Après les témoignages de plusieurs anciens employés dénonçant des conditions de travail difficiles et une mauvaise gestion, le studio Build A Rocket Boy, fondé par Leslie Benzies (ex-Rockstar), s'exprime enfin sur l'affaire MindsEye.
Le studio écossais
Build A Rocket Boy tente d'apaiser les tensions après une vague de licenciements et des accusations de crunch liées au développement de
MindsEye. Dans un communiqué adressé à
TheGamer, le studio affirme être «
profondément attristé » par les départs récents et assure «
écouter attentivement les retours » de ses anciens employés, tout en niant tout manquement légal dans la gestion des licenciements.
Un communiqué pour calmer la tempête
Le porte-parole du studio déclare que l'équipe reste marquée par la situation, et l'échec critique et commercial de MindsEye, qui était pourtant ambitieux :
Chaque ancien membre de notre équipe a investi passion, créativité et travail acharné dans nos jeux et notre studio. Se séparer de collaborateurs n'est jamais une décision facile, et nous en avons été profondément attristés. Nous ne pensions pas avoir à procéder à des licenciements après le lancement, mais nous avons abordé ce processus avec soin et transparence, en respectant toutes nos obligations. Nous écoutons attentivement les retours de nos anciens employés et nous engageons à apprendre et à grandir grâce à eux.
Ces déclarations interviennent après une
lettre ouverte signée par d'anciens et actuels développeurs de MindsEye, qui dénoncent des décisions managériales désastreuses ayant conduit à l'échec du projet et au licenciement de plus de
250 employés.
Des accusations graves sur la gestion du studio
Dans cette lettre, les signataires affirment que leurs alertes ont été ignorées et qu'ils ont dû subir une pression croissante à l'approche de la sortie du jeu. Le ton s'est durci après les licenciements massifs, certains accusant la direction d'avoir cherché à se dédouaner en rejetant la faute sur des facteurs extérieurs.
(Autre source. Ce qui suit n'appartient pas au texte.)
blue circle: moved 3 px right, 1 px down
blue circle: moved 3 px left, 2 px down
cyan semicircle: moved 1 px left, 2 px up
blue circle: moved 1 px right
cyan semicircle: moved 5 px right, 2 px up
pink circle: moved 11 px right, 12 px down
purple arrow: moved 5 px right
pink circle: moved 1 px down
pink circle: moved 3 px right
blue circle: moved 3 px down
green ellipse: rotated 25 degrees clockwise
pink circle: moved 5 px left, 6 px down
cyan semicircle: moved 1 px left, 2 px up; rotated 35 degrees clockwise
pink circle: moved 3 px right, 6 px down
Selon plusieurs témoignages,
MindsEye aurait souffert d'un manque de direction clair et de changements constants dans les objectifs de développement. Ce chaos aurait contribué
à un environnement de travail tendu, marqué par le crunch et les délais intenables.
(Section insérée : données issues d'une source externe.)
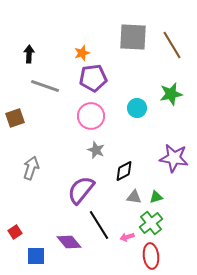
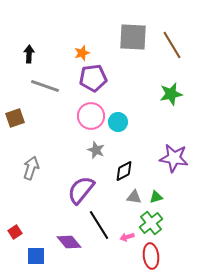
cyan circle: moved 19 px left, 14 px down
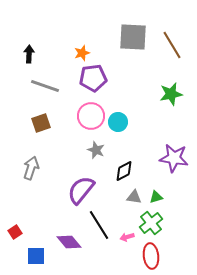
brown square: moved 26 px right, 5 px down
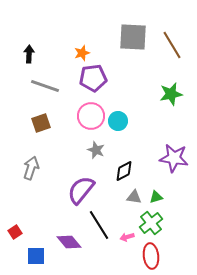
cyan circle: moved 1 px up
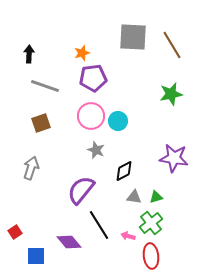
pink arrow: moved 1 px right, 1 px up; rotated 32 degrees clockwise
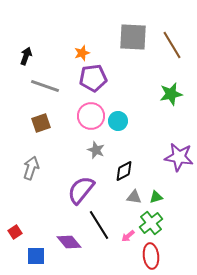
black arrow: moved 3 px left, 2 px down; rotated 18 degrees clockwise
purple star: moved 5 px right, 1 px up
pink arrow: rotated 56 degrees counterclockwise
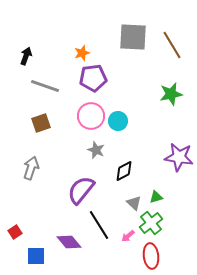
gray triangle: moved 6 px down; rotated 35 degrees clockwise
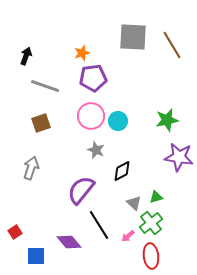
green star: moved 4 px left, 26 px down
black diamond: moved 2 px left
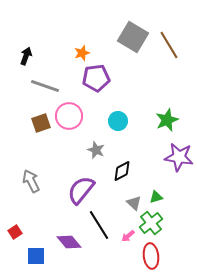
gray square: rotated 28 degrees clockwise
brown line: moved 3 px left
purple pentagon: moved 3 px right
pink circle: moved 22 px left
green star: rotated 10 degrees counterclockwise
gray arrow: moved 13 px down; rotated 45 degrees counterclockwise
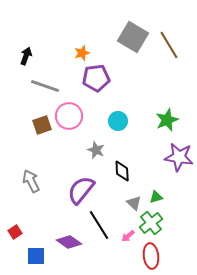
brown square: moved 1 px right, 2 px down
black diamond: rotated 65 degrees counterclockwise
purple diamond: rotated 15 degrees counterclockwise
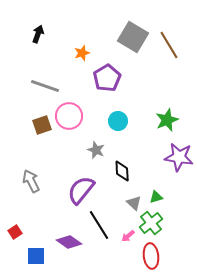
black arrow: moved 12 px right, 22 px up
purple pentagon: moved 11 px right; rotated 24 degrees counterclockwise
La situation a dégénéré après le lancement raté du jeu,
à la fois critique et commercialement désastreux. Face à cet échec, les dirigeants auraient procédé à des licenciements précipités, aujourd'hui contestés par le syndicat IWGB, qui accuse le studio d'avoir mal informé les employés sur leurs droits et d'avoir évalué leurs performances de manière arbitraire.
Des poursuites en cours et un avenir incertain
Build A Rocket Boy fait désormais face à des actions en justice liées à la gestion de ces licenciements. L'affaire pourrait avoir un impact durable sur la réputation du studio, déjà ébranlé par l'échec de MindsEye, au point que IO Interactive aurait décidé de ne plus publier d'autres jeux du studio pour le moment.
Reste à savoir si cette promesse de «
grandir et apprendre » s'accompagnera d'actes concrets. En attendant, la communauté comme les anciens employés restent dans l'attente de gestes forts pour restaurer la confiance.